Transcribed page contents
********

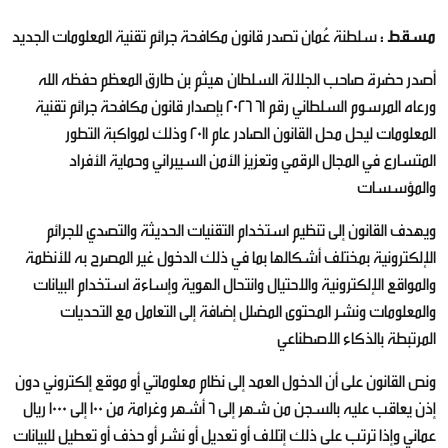
مسقط :
سلطنة عُمان تصدر قانون مكافحة جرائم تقنية المعلومات الجديد
أصدر حضرة صاحب الجلالة السلطان هيثم بن طارق المعظم حفظه الله
ورعاه المرسوم السلطاني رقم 61 2026 بإصدار قانون مكافحة جرائم تقنية
المعلومات ليحل محل القانون الصادر عام 2011 وذلك لمواكبة التطور
المتسارع في المجال الرقمي وتعزيز الأمن السيبراني وحماية الأفراد
والمؤسسات
ويهدف القانون إلى تنظيم استخدام التقنيات الحديثة والتصدي للجرائم
الإلكترونية بمختلف أشكالها بما في ذلك الدخول غير المصرح به للأنظمة
والمواقع الإلكترونية والاحتيال وانتحال الهوية وإساءة استخدام البيانات
والمعلومات ونشر المحتوى المضلل إضافة إلى التعامل مع التحديات
المرتبطة بالذكاء الاصطناعي
ونص القانون على أن الدخول العمد إلى نظام معلوماتي أو موقع إلكتروني دون
إذن يعاقب عليه بالسجن من شهر إلى 6 أشهر وغرامة من 100 إلى 1000 ريال
عماني وإذا ترتب على ذلك إتلاف أو تعديل أو نشر أو حذف أو تعطيل للبيانات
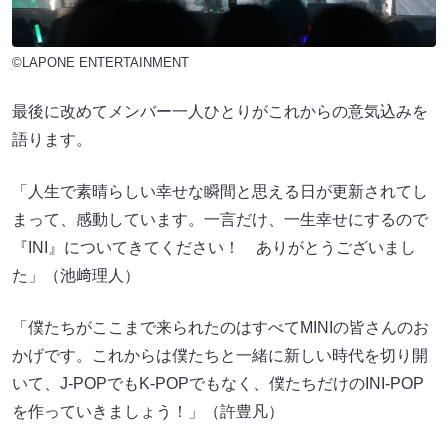
©LAPONE ENTERTAINMENT
最後に改めてメンバー一人ひとりがこれからの意気込みを
語ります。
「人生で素晴らしい幸せな瞬間と思える日が更新されてし
まって、感動しています。一言だけ、一生幸せにするので
『INI』についてきてください！ ありがとうございまし
た」（池﨑理人）
「僕たちがここまで来られたのはすべてMINIの皆さんのお
かげです。これからは僕たちと一緒に新しい時代を切り開
いて、J-POPでもK-POPでもなく、僕たちだけのINI-POP
を作っていきましょう！」（許豊凡）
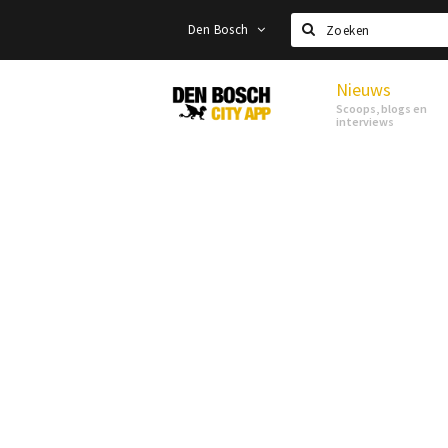
Den Bosch
Zoeken
Nieuws
Den
Scoops, blogs en
Bosch
interviews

********

The answer is a number only: how many lines of the data above include "تقنية"?

• [RESULT BELOW] 2